INFORMATION PROVIDED section start

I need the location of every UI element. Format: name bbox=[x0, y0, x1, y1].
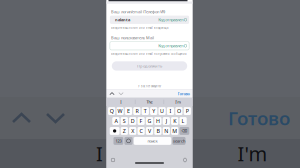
staticText: X bbox=[131, 127, 134, 134]
staticText: J bbox=[166, 118, 167, 125]
button[interactable]: Продолжить bbox=[112, 61, 187, 71]
button[interactable]: Emoji bbox=[108, 156, 118, 164]
button[interactable]: Код отправлен bbox=[158, 16, 189, 24]
staticText: R bbox=[135, 108, 138, 115]
button[interactable]: G bbox=[146, 117, 153, 125]
staticText: S bbox=[123, 118, 126, 125]
staticText: 123 bbox=[115, 138, 121, 144]
button[interactable]: N bbox=[163, 127, 170, 135]
staticText: T bbox=[144, 108, 147, 115]
staticText: I bbox=[170, 108, 172, 115]
button[interactable]: B bbox=[154, 127, 162, 135]
staticText: Код отправлен bbox=[158, 43, 183, 48]
button[interactable]: F bbox=[138, 117, 145, 125]
button[interactable]: Код отправлен bbox=[158, 42, 189, 50]
staticText: I'm bbox=[238, 140, 268, 167]
staticText: I bbox=[96, 140, 103, 167]
button[interactable]: H bbox=[154, 117, 162, 125]
staticText: У вас нет аккаунта? bbox=[138, 84, 161, 88]
staticText: F bbox=[140, 118, 143, 125]
staticText: V bbox=[148, 127, 151, 134]
button[interactable]: L bbox=[180, 117, 187, 125]
button[interactable]: search bbox=[172, 137, 186, 145]
staticText: I'm bbox=[175, 99, 181, 104]
button[interactable]: V bbox=[146, 127, 153, 135]
button[interactable]: Dictation bbox=[180, 156, 190, 164]
staticText: ⌫ bbox=[181, 129, 187, 133]
button[interactable]: J bbox=[163, 117, 170, 125]
staticText: P bbox=[186, 108, 189, 115]
staticText: K bbox=[173, 118, 176, 125]
staticText: M bbox=[172, 127, 177, 134]
button[interactable]: Готово bbox=[178, 90, 192, 98]
button[interactable]: R bbox=[133, 107, 140, 115]
button[interactable]: T bbox=[142, 107, 149, 115]
staticText: Z bbox=[123, 127, 126, 134]
button[interactable]: Next keyboard bbox=[124, 137, 133, 145]
staticText: O bbox=[177, 108, 181, 115]
staticText: Введите ваш логин или email получателя с… bbox=[111, 52, 187, 56]
staticText: A bbox=[114, 118, 117, 125]
staticText: Готово bbox=[228, 106, 290, 130]
button[interactable]: W bbox=[116, 107, 124, 115]
staticText: E bbox=[127, 108, 130, 115]
staticText: поиск bbox=[148, 138, 158, 144]
button[interactable]: Q bbox=[108, 107, 115, 115]
button[interactable]: I'm bbox=[164, 98, 192, 106]
button[interactable]: I bbox=[167, 107, 174, 115]
staticText: Y bbox=[152, 108, 155, 115]
button[interactable]: U bbox=[158, 107, 166, 115]
button[interactable]: S bbox=[121, 117, 128, 125]
button[interactable]: I bbox=[106, 98, 135, 106]
staticText: Ваш логин/email (Телефон VR) bbox=[111, 9, 165, 14]
button[interactable]: K bbox=[171, 117, 178, 125]
button[interactable]: Shift bbox=[110, 127, 120, 135]
button[interactable]: C bbox=[138, 127, 145, 135]
staticText: nalanta bbox=[115, 17, 130, 22]
staticText: G bbox=[148, 118, 152, 125]
staticText: search bbox=[173, 138, 185, 144]
staticText: C bbox=[140, 127, 143, 134]
button[interactable]: A bbox=[112, 117, 120, 125]
staticText: U bbox=[160, 108, 164, 115]
button[interactable]: Next field bbox=[116, 90, 126, 98]
button[interactable]: 123 bbox=[114, 137, 123, 145]
staticText: The bbox=[146, 99, 152, 104]
staticText: D bbox=[131, 118, 135, 125]
staticText: I bbox=[120, 99, 121, 104]
staticText: B bbox=[156, 127, 159, 134]
staticText: Q bbox=[110, 108, 114, 115]
button[interactable]: Previous field bbox=[108, 90, 116, 98]
button[interactable]: X bbox=[129, 127, 136, 135]
button[interactable]: D bbox=[129, 117, 136, 125]
staticText: Продолжить bbox=[137, 63, 162, 69]
staticText: Готово bbox=[178, 91, 190, 96]
button[interactable]: поиск bbox=[134, 137, 171, 145]
button[interactable]: M bbox=[171, 127, 178, 135]
button[interactable]: E bbox=[125, 107, 132, 115]
staticText: W bbox=[118, 108, 123, 115]
staticText: Ваш пользователь Mail bbox=[111, 35, 154, 40]
button[interactable]: Z bbox=[121, 127, 128, 135]
staticText: Код отправлен bbox=[158, 17, 183, 22]
button[interactable]: The bbox=[135, 98, 164, 106]
button[interactable]: P bbox=[184, 107, 191, 115]
staticText: Введите ваш логин или email владельца bbox=[111, 26, 168, 30]
staticText: H bbox=[156, 118, 160, 125]
staticText: L bbox=[182, 118, 185, 125]
button[interactable]: Delete bbox=[180, 127, 189, 135]
button[interactable]: Y bbox=[150, 107, 157, 115]
button[interactable]: O bbox=[175, 107, 182, 115]
staticText: N bbox=[164, 127, 168, 134]
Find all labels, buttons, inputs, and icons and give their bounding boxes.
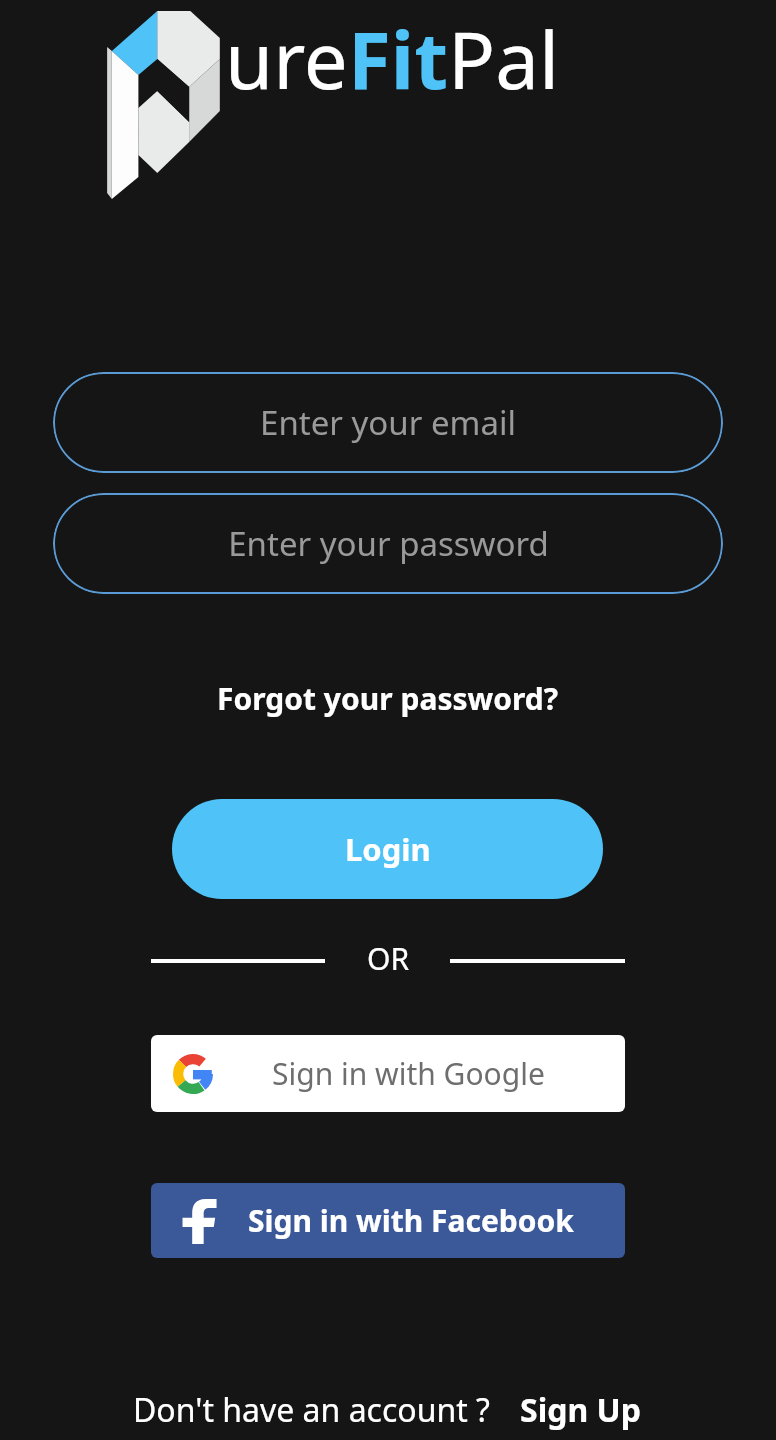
staticText: OR bbox=[367, 938, 410, 979]
staticText: Sign Up bbox=[520, 1388, 641, 1432]
button[interactable]: Google bbox=[151, 1035, 625, 1112]
staticText: Enter your password bbox=[228, 521, 549, 566]
button[interactable]: Forgot your password? bbox=[0, 674, 776, 722]
staticText: Don't have an account ? bbox=[133, 1388, 490, 1432]
staticText: Login bbox=[345, 828, 431, 870]
staticText: ure bbox=[225, 6, 348, 112]
staticText: Enter your email bbox=[260, 400, 516, 445]
button[interactable]: Enter your password bbox=[53, 493, 723, 594]
other: Facebook bbox=[177, 1198, 223, 1244]
button[interactable]: Login bbox=[172, 799, 603, 899]
button[interactable]: Sign Up bbox=[518, 1386, 643, 1434]
staticText: Sign in with Facebook bbox=[248, 1200, 574, 1241]
button[interactable]: Facebook bbox=[151, 1183, 625, 1258]
staticText: Fit bbox=[348, 6, 448, 112]
staticText: Sign in with Google bbox=[272, 1053, 545, 1094]
button[interactable]: Enter your email bbox=[53, 372, 723, 473]
other: Google bbox=[173, 1054, 213, 1094]
staticText: Forgot your password? bbox=[217, 678, 559, 719]
staticText: Pal bbox=[448, 6, 560, 112]
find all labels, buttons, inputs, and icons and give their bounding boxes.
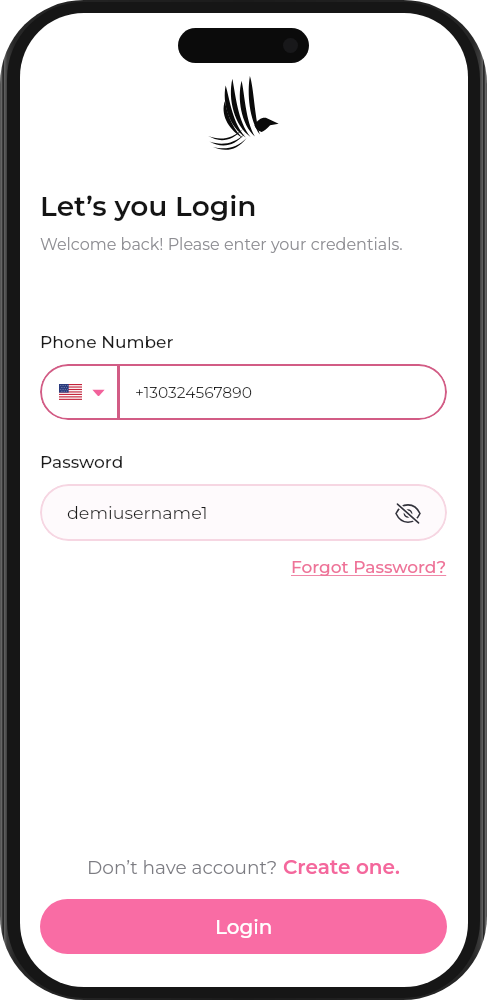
button[interactable]: Login [40,899,447,954]
staticText: Login [215,915,273,939]
staticText: +130324567890 [135,383,252,402]
button[interactable]: Select country code [40,364,117,420]
staticText: Let’s you Login [40,189,257,223]
staticText: Forgot Password? [291,557,447,578]
staticText: Welcome back! Please enter your credenti… [40,235,403,255]
staticText: Phone Number [40,332,174,353]
staticText: Don’t have account? [87,856,283,879]
button[interactable]: Show password [393,498,423,528]
staticText: Create one. [283,855,400,879]
button[interactable]: Forgot Password? [291,557,447,578]
staticText: Password [40,452,124,473]
button[interactable]: Create one. [283,855,400,879]
staticText: demiusername1 [67,502,208,523]
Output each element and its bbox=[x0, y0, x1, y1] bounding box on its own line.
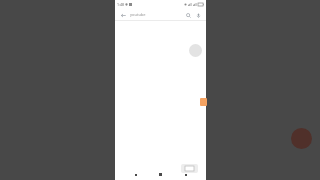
button[interactable]: youtube bbox=[130, 8, 184, 21]
button[interactable]: Recent apps bbox=[181, 170, 190, 179]
button[interactable]: Orange indicator bbox=[200, 98, 207, 106]
button[interactable]: Search bbox=[184, 11, 192, 19]
button[interactable]: Home bbox=[156, 170, 165, 179]
button[interactable]: Back bbox=[119, 11, 127, 19]
button[interactable]: Back bbox=[131, 170, 140, 179]
button[interactable]: Voice search bbox=[194, 11, 202, 19]
button[interactable]: Screen recorder bbox=[181, 164, 198, 173]
button[interactable]: Floating bubble bbox=[189, 44, 202, 57]
staticText: youtube bbox=[130, 12, 146, 17]
staticText: 1:48 bbox=[117, 2, 124, 7]
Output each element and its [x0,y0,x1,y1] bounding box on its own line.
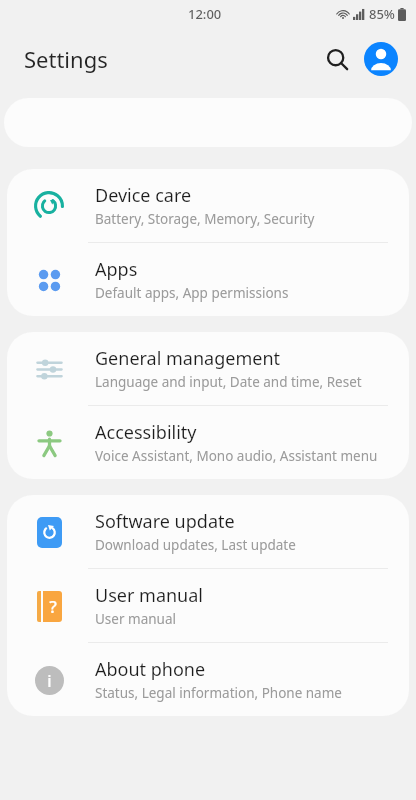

INFORMATION PROVIDED section end

▶ _WORK TO BE COMPLETED_:
Find how many lines in the entries above use the word "inputs". Write the number alone.

▶ _RESULT_:
2